By Dr. Chris Reynolds. M.B.,B.S.

Whenever I see ice being applied to a soft tissue injury, I shudder because it simply should not be used for treating injuries of any kind. Contrary to popular opinion, ice does not stop bleeding from the skin, the nose or from deeper tissues. If anything, ice SLOWS the healing process. 

Researchers have shown that ice most likely does more harm than good and can cause inflammation and swelling in the deeper tissues which significantly slows recovery.(1) There also seems to be little agreement among experts about how long ice should be applied.(2) 

More recently, a study by the Cleveland Clinic in the US showed that ice, by slowing the release of a key healing hormone, Insulin-like Growth Factor 1 (IGF1), can actually slow the healing process. In other words, ice inhibits or slows repair of injured muscle and other tissues.

As a result of this finding, world famous sports injury guru, Dr. Gabe Mirkin who formulated the RICE acronym over 20 years ago, (Rest, Ice, Compression, Elevation) has deleted the ICE component, and agrees with my recommendation for it being discontinued.  

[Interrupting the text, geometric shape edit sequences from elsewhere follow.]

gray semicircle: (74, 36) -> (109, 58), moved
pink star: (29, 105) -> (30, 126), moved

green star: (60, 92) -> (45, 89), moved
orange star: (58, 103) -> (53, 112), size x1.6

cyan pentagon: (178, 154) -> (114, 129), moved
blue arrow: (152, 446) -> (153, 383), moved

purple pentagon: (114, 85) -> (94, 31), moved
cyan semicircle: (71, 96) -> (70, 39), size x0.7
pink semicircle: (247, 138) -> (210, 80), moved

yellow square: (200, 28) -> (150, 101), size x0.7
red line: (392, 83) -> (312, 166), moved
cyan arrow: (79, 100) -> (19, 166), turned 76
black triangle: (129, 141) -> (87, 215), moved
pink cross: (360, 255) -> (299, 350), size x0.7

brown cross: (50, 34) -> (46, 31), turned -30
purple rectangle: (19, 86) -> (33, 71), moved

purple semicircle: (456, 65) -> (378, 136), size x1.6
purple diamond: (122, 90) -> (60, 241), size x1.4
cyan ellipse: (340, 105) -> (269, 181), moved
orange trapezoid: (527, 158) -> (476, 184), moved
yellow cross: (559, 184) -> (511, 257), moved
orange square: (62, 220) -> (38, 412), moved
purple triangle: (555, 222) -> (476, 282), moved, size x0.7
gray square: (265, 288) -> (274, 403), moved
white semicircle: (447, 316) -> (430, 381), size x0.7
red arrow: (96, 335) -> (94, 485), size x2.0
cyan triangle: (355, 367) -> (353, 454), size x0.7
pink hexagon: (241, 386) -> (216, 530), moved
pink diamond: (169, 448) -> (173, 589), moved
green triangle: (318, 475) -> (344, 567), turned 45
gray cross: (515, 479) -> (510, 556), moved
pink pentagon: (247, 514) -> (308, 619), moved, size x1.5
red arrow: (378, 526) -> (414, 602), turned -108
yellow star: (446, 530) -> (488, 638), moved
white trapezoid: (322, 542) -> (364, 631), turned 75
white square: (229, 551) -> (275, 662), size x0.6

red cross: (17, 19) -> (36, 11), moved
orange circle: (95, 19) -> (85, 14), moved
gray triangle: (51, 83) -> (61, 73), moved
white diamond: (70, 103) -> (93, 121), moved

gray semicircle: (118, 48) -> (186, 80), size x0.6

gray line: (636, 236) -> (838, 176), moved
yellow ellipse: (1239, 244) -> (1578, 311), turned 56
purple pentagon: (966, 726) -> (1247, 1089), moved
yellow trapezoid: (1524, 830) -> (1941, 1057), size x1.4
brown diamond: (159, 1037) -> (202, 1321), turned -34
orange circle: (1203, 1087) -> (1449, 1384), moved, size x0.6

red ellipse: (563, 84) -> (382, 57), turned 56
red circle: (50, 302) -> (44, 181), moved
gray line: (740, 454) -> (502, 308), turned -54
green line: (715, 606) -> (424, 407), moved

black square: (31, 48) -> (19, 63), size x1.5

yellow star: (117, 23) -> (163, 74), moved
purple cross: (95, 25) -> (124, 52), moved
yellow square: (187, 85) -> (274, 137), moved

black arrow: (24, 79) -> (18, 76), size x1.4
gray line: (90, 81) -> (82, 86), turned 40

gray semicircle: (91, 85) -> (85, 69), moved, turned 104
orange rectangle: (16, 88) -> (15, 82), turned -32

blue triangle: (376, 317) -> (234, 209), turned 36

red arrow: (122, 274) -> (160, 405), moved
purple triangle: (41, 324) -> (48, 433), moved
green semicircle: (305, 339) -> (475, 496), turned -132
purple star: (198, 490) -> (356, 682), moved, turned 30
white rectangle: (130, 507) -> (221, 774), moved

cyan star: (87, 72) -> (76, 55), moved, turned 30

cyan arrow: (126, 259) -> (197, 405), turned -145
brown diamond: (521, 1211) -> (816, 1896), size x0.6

Swelling, pain, bleeding etc. simply should not be treated with ice. Also, ethyl chloride spray and other coolants may numb the skin and perhaps relieve pain a little, but they do nothing to assist or hasten soft tissue injury recovery, or prevent it from getting worse.

But, if these primitive methods are all that's available but don't work, what else can one use? If they don't stop bleeding then why use them? Many cultures actually use warm water compresses simply because this aids blood circulation, which in turn hastens healing.

Any kind of injury can cause tissue damage. Blood vessels rupture and blood spreads into surrounding tissues causing inflammation and swelling. Pressure build-up eventually reduces blood flow which slows muscle, nerve and other tissue recovery.

Considering the enormous amount of playing and working time lost from sports injuries, not to mention the pain and disability they can cause, the sporting world is slowly waking up to the fact that wheatgrass is clearly a superior alternative treatment to ice. In fact it can often achieve rapid injury recovery. 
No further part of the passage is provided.